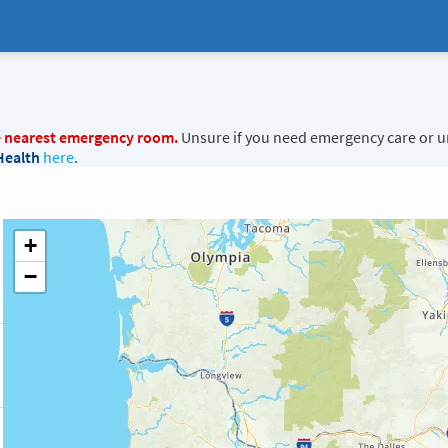
e nearest emergency room.
Unsure if you need emergency care or u
Health
here
.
.....
What the task requires: Using the records above, please repeat the line with "Unsure if you need emergency care or u" and every line after it exactly, and give no other text.

Result of this exercise:
Unsure if you need emergency care or u
Health
here
.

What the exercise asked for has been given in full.